To better streamline consumers’ experiences, brands need to improve the way they work with their agencies to develop integrated marketing strategies. By leading strategic discussions with data-driven insights about their consumers rather than with spending goals on specific channels, brands better enable agencies to explore more creative ideas that engage consumers with rich, relevant content.
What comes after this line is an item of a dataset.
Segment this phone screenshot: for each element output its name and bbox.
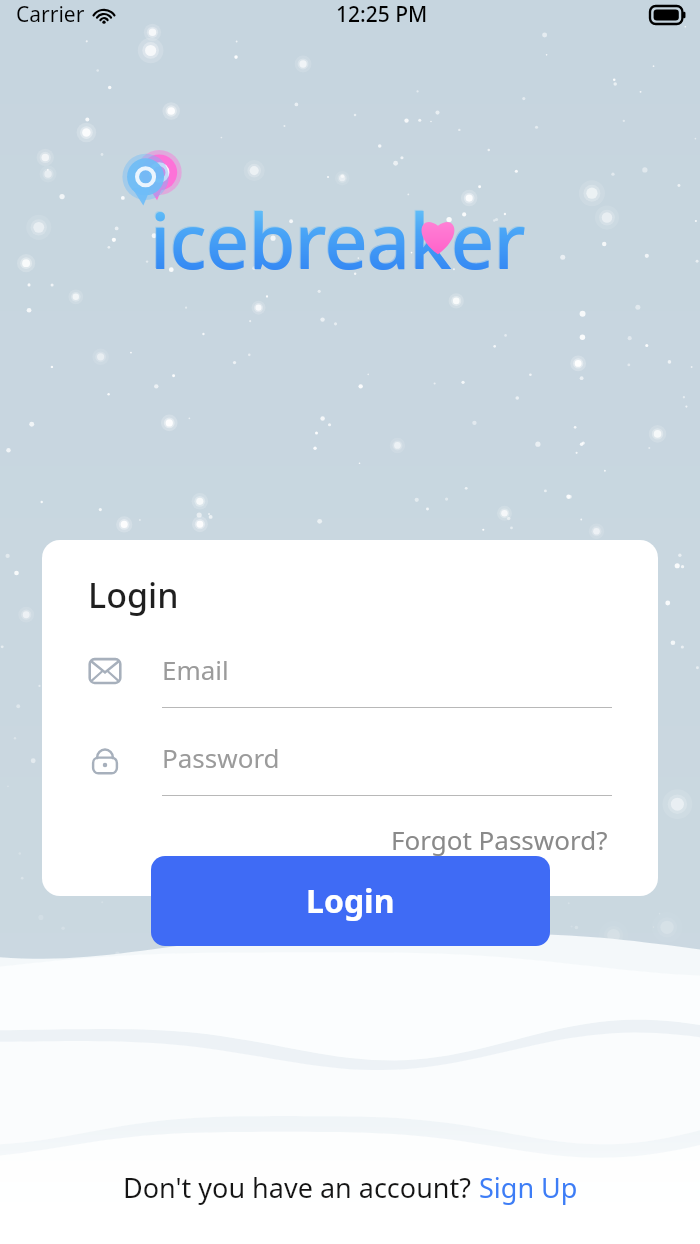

Stepping Up To The Plate With Better Insights
To run more successful integrated marketing campaigns, brands need to arm their agencies with relevant data that depicts a more holistic profile of the target consumer and their communication habits and quirks, not the individual channels. For example, what if retail brands could hand their agencies the following type of description of a priority target:
John Smith is a 34-year-old male sales executive who enjoys outdoor activities, live sports and entertainment and luxury adventure vehicles. During his morning and afternoon commutes, he spends time on his phone checking the news, the latest scores, and occasionally listens to short podcasts. To shop for electronics, he typically researches at work on his desktop in between meetings or when he has downtime--visiting major review sites, checking blogs, or watching product videos. After work, he’ll spend more time researching, and possibly look for upcoming sales or discounts. This typically continues for a week or two before he finally decides to make a purchase on Amazon during the day or walk into a local Best Buy store on a weekend.
In the above example, the insights aren’t led by any one specific channel; rather, they focus on painting a visually rich picture of a person going through his natural—and relatable—daily routine. More important, creating and sharing real consumer data profiles more effectively informs the various campaigns to reach John and other consumers.
Contrast that example against more typical agency brief:
- Target audience: Male, 25-34 years old, HH: $150,000+
- Geos: Major DMAs nationwide – Los Angeles, San Francisco, Chicago, New York City
- Channels: TV, Email, Social (Facebook, Twitter, LinkedIn)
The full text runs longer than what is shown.